[Exercise description]: Gather each line of the records where "выглядит" appears.

····················

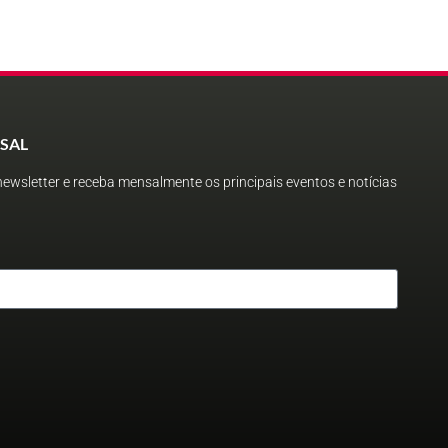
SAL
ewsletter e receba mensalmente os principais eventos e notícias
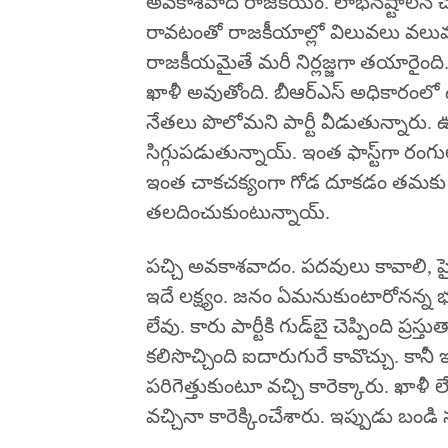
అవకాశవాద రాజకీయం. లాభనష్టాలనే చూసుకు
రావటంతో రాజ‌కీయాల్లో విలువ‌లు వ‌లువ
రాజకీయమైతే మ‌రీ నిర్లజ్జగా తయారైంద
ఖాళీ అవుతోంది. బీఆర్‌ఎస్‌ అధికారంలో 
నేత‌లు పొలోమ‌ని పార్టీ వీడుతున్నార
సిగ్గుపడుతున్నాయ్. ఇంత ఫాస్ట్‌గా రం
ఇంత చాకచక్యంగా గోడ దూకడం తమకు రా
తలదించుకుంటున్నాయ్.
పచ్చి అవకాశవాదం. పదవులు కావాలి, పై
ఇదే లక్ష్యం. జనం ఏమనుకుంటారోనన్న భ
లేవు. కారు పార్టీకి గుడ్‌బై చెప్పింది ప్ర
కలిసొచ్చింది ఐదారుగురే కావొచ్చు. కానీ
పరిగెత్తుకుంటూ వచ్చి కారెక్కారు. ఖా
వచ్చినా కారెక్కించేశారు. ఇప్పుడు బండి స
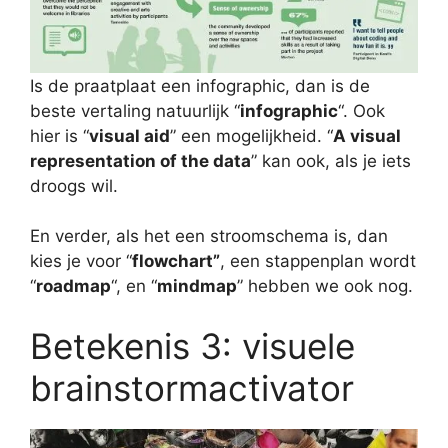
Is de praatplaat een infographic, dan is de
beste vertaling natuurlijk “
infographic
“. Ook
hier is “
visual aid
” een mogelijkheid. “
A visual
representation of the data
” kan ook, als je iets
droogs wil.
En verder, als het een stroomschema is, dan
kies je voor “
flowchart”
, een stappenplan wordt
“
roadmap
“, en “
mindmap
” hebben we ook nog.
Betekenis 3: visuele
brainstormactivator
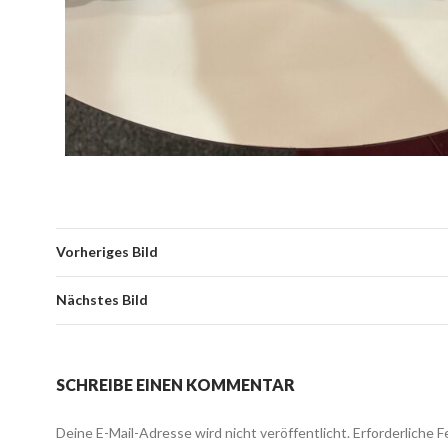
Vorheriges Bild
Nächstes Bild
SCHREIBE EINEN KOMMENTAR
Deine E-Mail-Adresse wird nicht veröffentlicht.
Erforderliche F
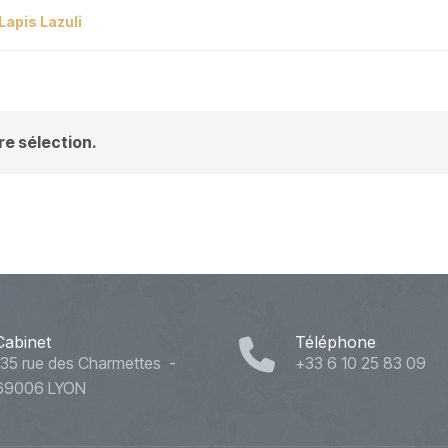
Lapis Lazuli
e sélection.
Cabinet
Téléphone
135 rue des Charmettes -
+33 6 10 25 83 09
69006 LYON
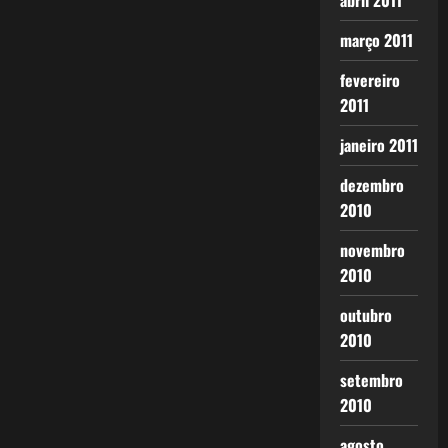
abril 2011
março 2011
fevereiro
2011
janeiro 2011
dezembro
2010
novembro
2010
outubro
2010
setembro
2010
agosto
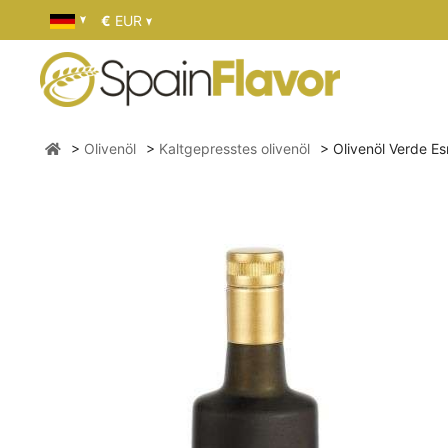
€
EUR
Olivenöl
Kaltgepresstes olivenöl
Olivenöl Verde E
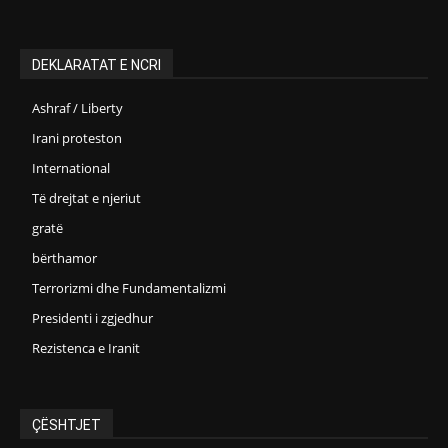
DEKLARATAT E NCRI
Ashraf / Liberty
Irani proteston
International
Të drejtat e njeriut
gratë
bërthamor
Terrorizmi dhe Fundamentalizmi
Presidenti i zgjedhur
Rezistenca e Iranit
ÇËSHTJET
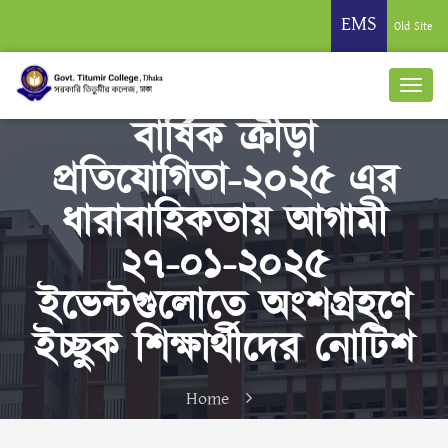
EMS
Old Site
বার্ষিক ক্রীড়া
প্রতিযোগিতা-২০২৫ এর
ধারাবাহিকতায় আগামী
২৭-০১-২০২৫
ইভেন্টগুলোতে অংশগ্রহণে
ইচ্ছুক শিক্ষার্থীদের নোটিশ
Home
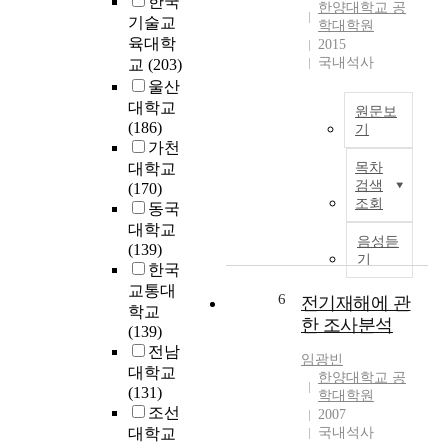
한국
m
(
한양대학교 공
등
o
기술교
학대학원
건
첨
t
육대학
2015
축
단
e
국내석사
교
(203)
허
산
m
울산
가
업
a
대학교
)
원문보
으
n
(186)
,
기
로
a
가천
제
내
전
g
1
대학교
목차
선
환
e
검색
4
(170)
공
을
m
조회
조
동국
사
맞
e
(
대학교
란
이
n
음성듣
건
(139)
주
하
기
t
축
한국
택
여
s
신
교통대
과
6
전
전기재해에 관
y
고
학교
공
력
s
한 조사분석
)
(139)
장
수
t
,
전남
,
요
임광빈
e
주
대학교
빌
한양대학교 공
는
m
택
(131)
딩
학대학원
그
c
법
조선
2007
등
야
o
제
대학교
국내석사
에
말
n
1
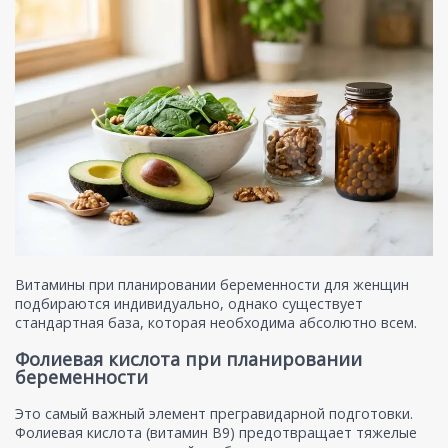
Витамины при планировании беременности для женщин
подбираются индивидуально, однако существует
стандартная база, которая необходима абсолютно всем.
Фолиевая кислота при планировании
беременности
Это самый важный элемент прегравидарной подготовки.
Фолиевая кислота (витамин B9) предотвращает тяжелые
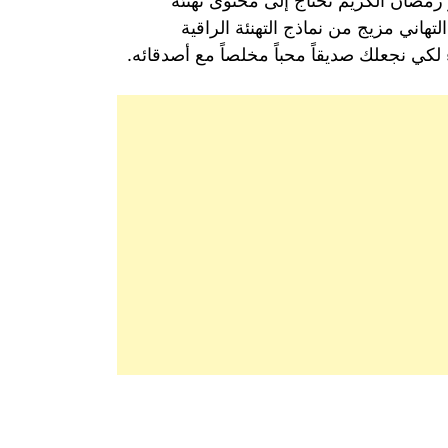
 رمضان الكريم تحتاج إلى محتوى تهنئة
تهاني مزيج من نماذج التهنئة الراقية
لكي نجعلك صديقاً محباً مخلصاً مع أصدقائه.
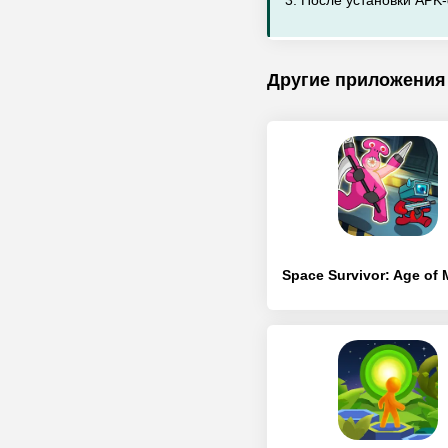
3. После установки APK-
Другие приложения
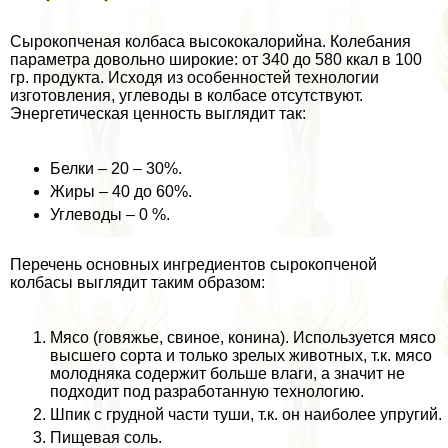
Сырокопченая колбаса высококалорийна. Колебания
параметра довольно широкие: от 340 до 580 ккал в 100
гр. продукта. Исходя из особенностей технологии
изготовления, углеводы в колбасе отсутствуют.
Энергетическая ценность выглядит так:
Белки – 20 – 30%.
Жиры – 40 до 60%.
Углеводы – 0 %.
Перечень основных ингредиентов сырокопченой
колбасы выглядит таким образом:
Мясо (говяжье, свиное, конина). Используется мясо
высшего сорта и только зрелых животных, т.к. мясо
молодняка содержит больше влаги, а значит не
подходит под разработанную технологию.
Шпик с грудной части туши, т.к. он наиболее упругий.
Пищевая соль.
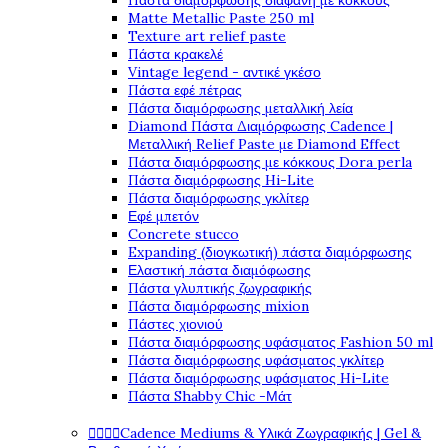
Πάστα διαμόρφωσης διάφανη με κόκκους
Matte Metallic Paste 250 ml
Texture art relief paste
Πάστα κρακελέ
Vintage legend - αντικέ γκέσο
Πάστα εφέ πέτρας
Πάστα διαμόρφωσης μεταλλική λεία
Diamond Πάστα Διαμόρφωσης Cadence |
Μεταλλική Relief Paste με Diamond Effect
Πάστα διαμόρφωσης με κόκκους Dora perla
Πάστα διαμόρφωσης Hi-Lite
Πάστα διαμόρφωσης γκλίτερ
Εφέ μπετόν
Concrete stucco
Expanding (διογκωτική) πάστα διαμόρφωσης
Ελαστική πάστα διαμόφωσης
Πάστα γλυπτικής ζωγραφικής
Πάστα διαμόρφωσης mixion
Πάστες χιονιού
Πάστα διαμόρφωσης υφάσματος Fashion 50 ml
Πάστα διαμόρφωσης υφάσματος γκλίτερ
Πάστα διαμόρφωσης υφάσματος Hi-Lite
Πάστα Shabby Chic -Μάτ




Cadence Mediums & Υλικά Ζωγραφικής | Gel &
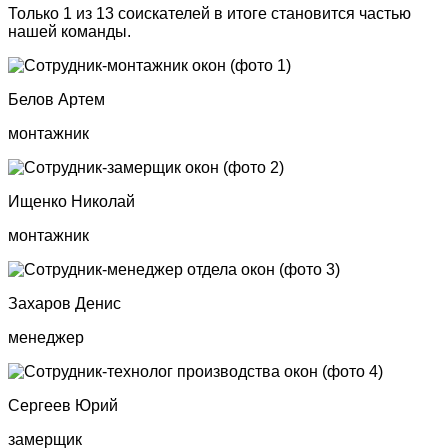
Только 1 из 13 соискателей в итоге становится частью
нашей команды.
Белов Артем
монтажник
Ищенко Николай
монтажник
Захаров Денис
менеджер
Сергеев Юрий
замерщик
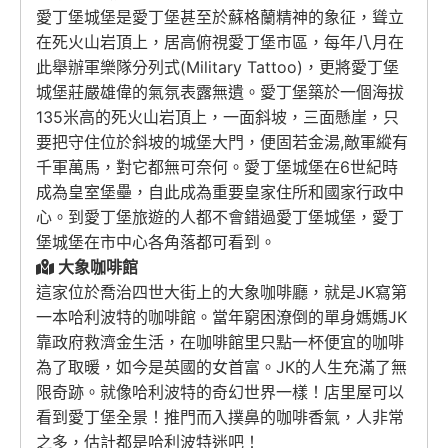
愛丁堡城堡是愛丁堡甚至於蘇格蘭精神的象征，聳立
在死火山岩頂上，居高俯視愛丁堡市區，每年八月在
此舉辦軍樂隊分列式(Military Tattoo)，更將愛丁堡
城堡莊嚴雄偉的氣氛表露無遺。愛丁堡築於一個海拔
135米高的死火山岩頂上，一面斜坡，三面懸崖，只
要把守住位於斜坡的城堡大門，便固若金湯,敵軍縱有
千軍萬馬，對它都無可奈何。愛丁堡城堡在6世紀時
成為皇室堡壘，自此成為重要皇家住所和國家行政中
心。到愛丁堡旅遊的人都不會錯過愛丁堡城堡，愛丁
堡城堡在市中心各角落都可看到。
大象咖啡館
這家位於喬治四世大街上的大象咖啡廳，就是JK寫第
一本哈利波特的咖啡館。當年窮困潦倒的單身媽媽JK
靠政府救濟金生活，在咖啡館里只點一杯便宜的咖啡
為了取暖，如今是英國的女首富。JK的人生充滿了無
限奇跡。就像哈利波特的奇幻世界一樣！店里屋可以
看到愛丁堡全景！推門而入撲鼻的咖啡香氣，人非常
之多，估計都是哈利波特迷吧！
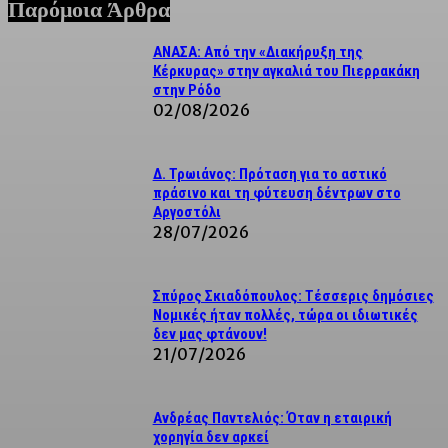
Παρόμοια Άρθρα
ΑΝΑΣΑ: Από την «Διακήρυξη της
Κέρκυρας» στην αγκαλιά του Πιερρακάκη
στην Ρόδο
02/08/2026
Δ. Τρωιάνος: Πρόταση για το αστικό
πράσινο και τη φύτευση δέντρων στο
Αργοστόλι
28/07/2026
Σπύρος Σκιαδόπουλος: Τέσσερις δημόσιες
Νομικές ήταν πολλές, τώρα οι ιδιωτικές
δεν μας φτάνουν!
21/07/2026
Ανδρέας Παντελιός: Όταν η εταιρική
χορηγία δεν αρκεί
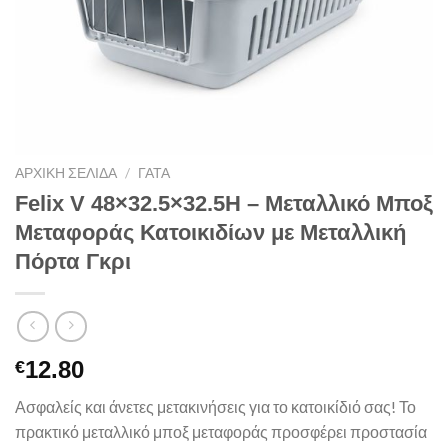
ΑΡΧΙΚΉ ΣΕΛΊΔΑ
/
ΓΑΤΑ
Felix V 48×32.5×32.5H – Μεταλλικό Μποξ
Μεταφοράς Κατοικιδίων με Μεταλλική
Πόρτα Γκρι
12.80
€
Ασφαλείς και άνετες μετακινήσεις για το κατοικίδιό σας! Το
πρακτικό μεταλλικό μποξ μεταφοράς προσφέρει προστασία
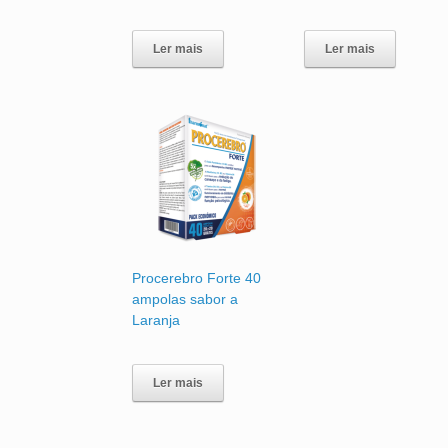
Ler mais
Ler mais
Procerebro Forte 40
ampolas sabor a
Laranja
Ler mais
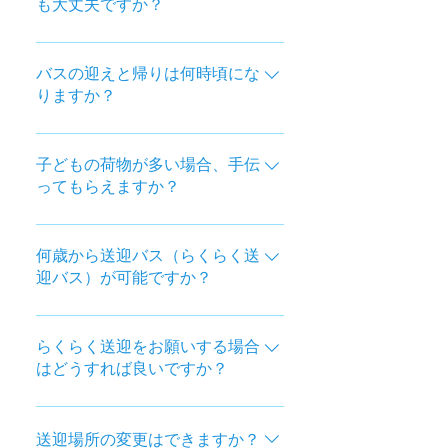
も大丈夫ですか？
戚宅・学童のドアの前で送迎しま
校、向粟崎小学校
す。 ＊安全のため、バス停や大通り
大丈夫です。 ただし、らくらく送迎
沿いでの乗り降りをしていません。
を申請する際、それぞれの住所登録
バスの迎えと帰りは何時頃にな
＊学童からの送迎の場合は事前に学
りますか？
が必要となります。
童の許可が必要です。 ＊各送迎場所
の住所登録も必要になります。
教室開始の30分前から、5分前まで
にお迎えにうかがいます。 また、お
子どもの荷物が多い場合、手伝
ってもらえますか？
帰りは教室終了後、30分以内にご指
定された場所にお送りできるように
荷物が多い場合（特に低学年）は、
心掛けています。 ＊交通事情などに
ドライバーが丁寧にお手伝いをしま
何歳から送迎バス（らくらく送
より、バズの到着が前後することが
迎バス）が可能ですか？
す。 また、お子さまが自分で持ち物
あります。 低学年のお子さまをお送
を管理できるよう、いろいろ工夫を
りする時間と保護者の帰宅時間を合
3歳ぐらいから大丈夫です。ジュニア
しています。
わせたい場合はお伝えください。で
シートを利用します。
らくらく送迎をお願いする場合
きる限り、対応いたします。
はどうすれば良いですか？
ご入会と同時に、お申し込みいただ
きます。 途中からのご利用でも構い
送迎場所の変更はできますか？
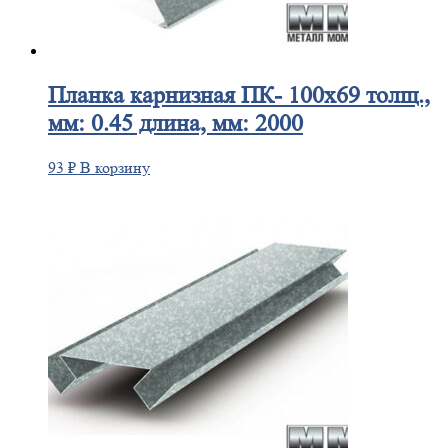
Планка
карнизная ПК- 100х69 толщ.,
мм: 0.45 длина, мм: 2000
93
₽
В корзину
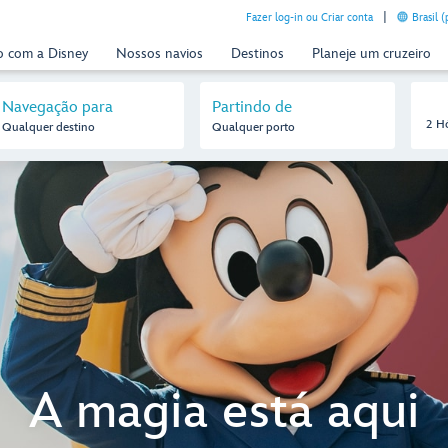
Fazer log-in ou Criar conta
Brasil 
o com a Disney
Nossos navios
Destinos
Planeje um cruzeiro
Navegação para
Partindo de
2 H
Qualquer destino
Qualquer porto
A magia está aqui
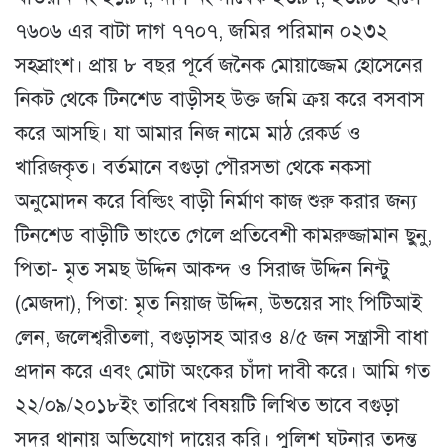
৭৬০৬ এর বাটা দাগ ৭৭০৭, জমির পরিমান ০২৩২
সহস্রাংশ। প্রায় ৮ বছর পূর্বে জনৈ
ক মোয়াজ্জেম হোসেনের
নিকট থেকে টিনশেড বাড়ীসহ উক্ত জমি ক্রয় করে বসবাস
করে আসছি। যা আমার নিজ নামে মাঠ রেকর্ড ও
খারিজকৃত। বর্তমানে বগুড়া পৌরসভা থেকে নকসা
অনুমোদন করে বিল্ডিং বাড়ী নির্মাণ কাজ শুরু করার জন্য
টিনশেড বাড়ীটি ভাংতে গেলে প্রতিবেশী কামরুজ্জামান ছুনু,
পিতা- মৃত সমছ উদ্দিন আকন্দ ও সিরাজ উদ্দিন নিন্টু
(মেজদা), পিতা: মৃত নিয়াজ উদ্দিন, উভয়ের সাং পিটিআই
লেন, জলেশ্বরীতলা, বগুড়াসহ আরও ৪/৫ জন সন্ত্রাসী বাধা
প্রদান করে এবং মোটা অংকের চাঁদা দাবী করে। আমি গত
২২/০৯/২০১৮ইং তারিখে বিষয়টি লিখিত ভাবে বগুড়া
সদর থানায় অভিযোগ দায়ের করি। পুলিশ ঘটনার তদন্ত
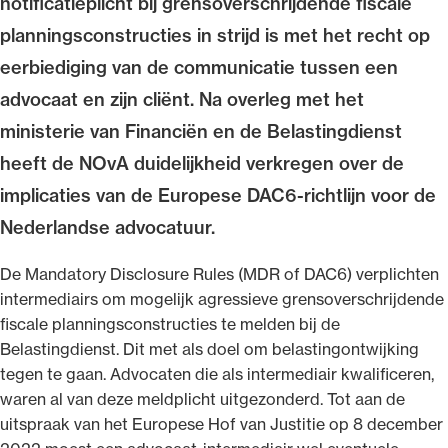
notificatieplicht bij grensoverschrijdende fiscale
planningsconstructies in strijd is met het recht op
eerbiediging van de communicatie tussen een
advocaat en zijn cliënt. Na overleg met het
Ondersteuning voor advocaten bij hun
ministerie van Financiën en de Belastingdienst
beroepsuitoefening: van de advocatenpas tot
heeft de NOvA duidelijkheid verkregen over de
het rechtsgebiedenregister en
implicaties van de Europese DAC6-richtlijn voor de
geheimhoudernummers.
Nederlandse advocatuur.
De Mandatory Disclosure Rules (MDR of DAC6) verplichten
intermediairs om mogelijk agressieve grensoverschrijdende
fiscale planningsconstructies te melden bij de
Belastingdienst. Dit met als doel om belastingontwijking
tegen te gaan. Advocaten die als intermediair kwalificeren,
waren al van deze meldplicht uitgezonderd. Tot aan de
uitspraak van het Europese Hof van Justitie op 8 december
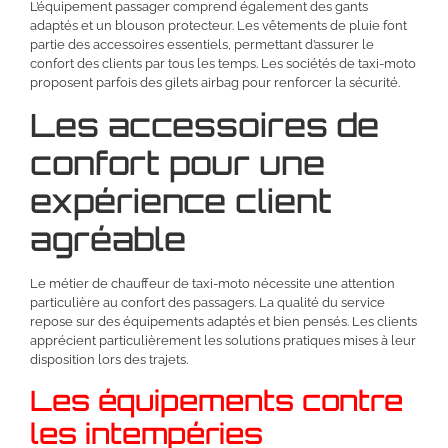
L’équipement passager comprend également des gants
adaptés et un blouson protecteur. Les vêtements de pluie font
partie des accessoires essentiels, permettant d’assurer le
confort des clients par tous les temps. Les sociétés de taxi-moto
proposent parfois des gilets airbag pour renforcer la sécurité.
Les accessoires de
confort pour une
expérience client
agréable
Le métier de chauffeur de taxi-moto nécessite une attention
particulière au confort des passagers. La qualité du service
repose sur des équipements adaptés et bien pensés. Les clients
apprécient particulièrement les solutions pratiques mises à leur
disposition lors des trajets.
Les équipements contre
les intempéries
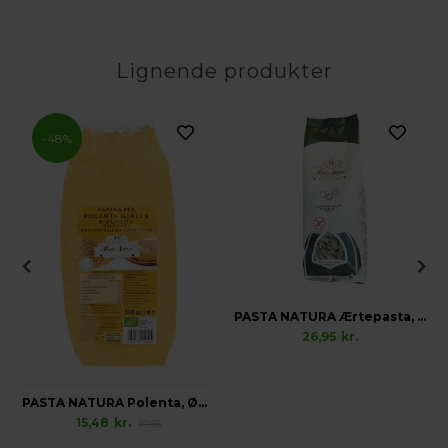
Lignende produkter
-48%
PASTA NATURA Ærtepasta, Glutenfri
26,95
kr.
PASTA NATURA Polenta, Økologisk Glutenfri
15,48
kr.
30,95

····················

[Solution to the problem]:
Энергетическая ценность выглядит так:
колбасы выглядит таким образом:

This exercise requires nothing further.